**Your assignment**
Start to finish, print the entries exactly, and carry none of the pictures over.

Records from a data source:
··········
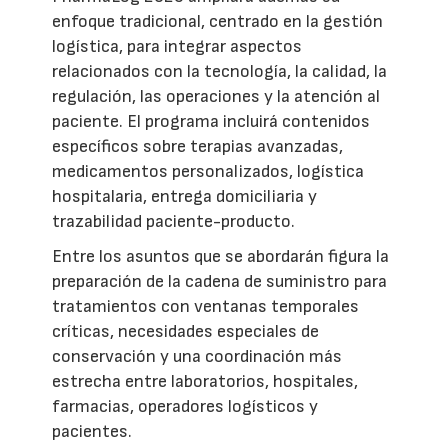
enfoque tradicional, centrado en la gestión
logística, para integrar aspectos
relacionados con la tecnología, la calidad, la
regulación, las operaciones y la atención al
paciente. El programa incluirá contenidos
específicos sobre terapias avanzadas,
medicamentos personalizados, logística
hospitalaria, entrega domiciliaria y
trazabilidad paciente-producto.
Entre los asuntos que se abordarán figura la
preparación de la cadena de suministro para
tratamientos con ventanas temporales
críticas, necesidades especiales de
conservación y una coordinación más
estrecha entre laboratorios, hospitales,
farmacias, operadores logísticos y
pacientes.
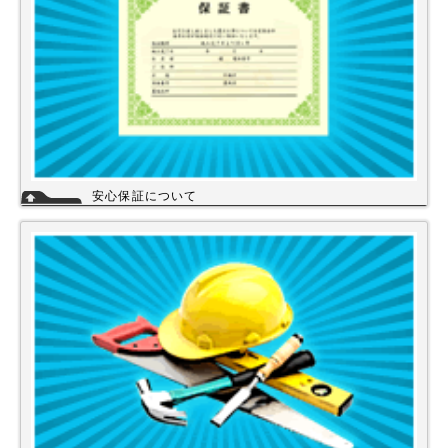
安心保証について
株式会社スイドウセツビコムは、各メーカーに会社名が登録され取り引き
しています。
その為、商品の初期不良や新品メーカー保証が受けられます。
工事を頼まれた場合、工事保証は5年間は無料修理にて対応致します。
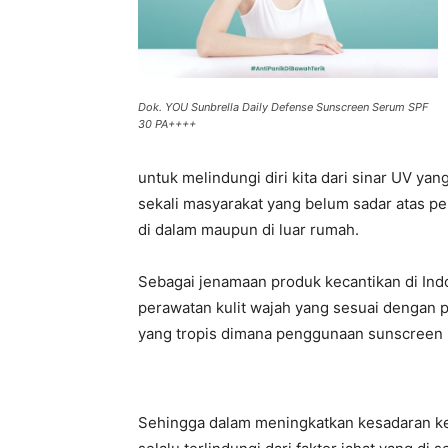
Dok. YOU Sunbrella Daily Defense Sunscreen Serum SPF
30 PA++++
untuk melindungi diri kita dari sinar UV yan
sekali masyarakat yang belum sadar atas p
di dalam maupun di luar rumah.
Sebagai jenamaan produk kecantikan di In
perawatan kulit wajah yang sesuai dengan p
yang tropis dimana penggunaan sunscreen m
Sehingga dalam meningkatkan kesadaran ke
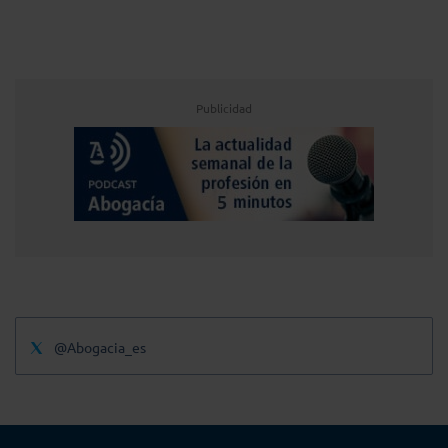
Publicidad
@Abogacia_es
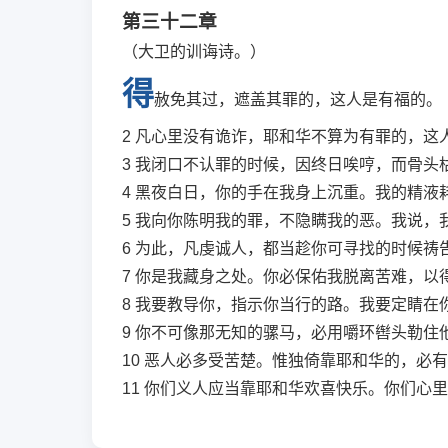
第三十二章
（大卫的训诲诗。）
得
赦免其过，遮盖其罪的，这人是有福的。
2
凡心里没有诡诈，耶和华不算为有罪的，这
3
我闭口不认罪的时候，因终日唉哼，而骨头
4
黑夜白日，你的手在我身上沉重。我的精液
5
我向你陈明我的罪，不隐瞒我的恶。我说，
6
为此，凡虔诚人，都当趁你可寻找的时候祷
7
你是我藏身之处。你必保佑我脱离苦难，以
8
我要教导你，指示你当行的路。我要定睛在
9
你不可像那无知的骡马，必用嚼环辔头勒住
10
恶人必多受苦楚。惟独倚靠耶和华的，必有
11
你们义人应当靠耶和华欢喜快乐。你们心里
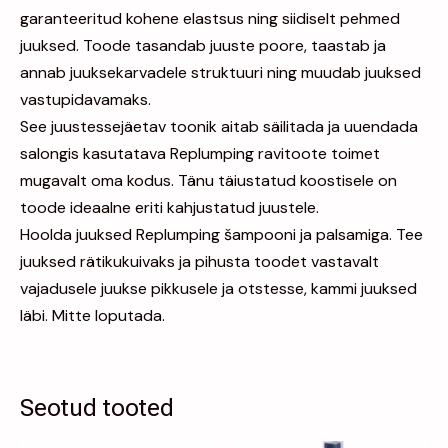
garanteeritud kohene elastsus ning siidiselt pehmed
juuksed. Toode tasandab juuste poore, taastab ja
annab juuksekarvadele struktuuri ning muudab juuksed
vastupidavamaks.
See juustessejäetav toonik aitab säilitada ja uuendada
salongis kasutatava Replumping ravitoote toimet
mugavalt oma kodus. Tänu täiustatud koostisele on
toode ideaalne eriti kahjustatud juustele.
Hoolda juuksed Replumping šampooni ja palsamiga. Tee
juuksed rätikukuivaks ja pihusta toodet vastavalt
vajadusele juukse pikkusele ja otstesse, kammi juuksed
läbi. Mitte loputada.
Seotud tooted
··········
**Solution**
enfoque tradicional, centrado en la gestión
logística, para integrar aspectos
relacionados con la tecnología, la calidad, la
regulación, las operaciones y la atención al
paciente. El programa incluirá contenidos
específicos sobre terapias avanzadas,
medicamentos personalizados, logística
hospitalaria, entrega domiciliaria y
trazabilidad paciente-producto.
Entre los asuntos que se abordarán figura la
preparación de la cadena de suministro para
tratamientos con ventanas temporales
críticas, necesidades especiales de
conservación y una coordinación más
estrecha entre laboratorios, hospitales,
farmacias, operadores logísticos y
pacientes.
安心保証について
株式会社スイドウセツビコムは、各メーカーに会社名が登録され取り引き
しています。
その為、商品の初期不良や新品メーカー保証が受けられます。
工事を頼まれた場合、工事保証は5年間は無料修理にて対応致します。
Dok. YOU Sunbrella Daily Defense Sunscreen Serum SPF
30 PA++++
untuk melindungi diri kita dari sinar UV yan
sekali masyarakat yang belum sadar atas p
di dalam maupun di luar rumah.
Sebagai jenamaan produk kecantikan di In
perawatan kulit wajah yang sesuai dengan p
yang tropis dimana penggunaan sunscreen m
Sehingga dalam meningkatkan kesadaran ke
Publicidad
@Abogacia_es
第三十二章
（大卫的训诲诗。）
得
赦免其过，遮盖其罪的，这人是有福的。
2
凡心里没有诡诈，耶和华不算为有罪的，这
3
我闭口不认罪的时候，因终日唉哼，而骨头
4
黑夜白日，你的手在我身上沉重。我的精液
5
我向你陈明我的罪，不隐瞒我的恶。我说，
6
为此，凡虔诚人，都当趁你可寻找的时候祷
7
你是我藏身之处。你必保佑我脱离苦难，以
8
我要教导你，指示你当行的路。我要定睛在
9
你不可像那无知的骡马，必用嚼环辔头勒住
10
恶人必多受苦楚。惟独倚靠耶和华的，必有
11
你们义人应当靠耶和华欢喜快乐。你们心里
garanteeritud kohene elastsus ning siidiselt pehmed
juuksed. Toode tasandab juuste poore, taastab ja
annab juuksekarvadele struktuuri ning muudab juuksed
vastupidavamaks.
See juustessejäetav toonik aitab säilitada ja uuendada
salongis kasutatava Replumping ravitoote toimet
mugavalt oma kodus. Tänu täiustatud koostisele on
toode ideaalne eriti kahjustatud juustele.
Hoolda juuksed Replumping šampooni ja palsamiga. Tee
juuksed rätikukuivaks ja pihusta toodet vastavalt
vajadusele juukse pikkusele ja otstesse, kammi juuksed
läbi. Mitte loputada.
Seotud tooted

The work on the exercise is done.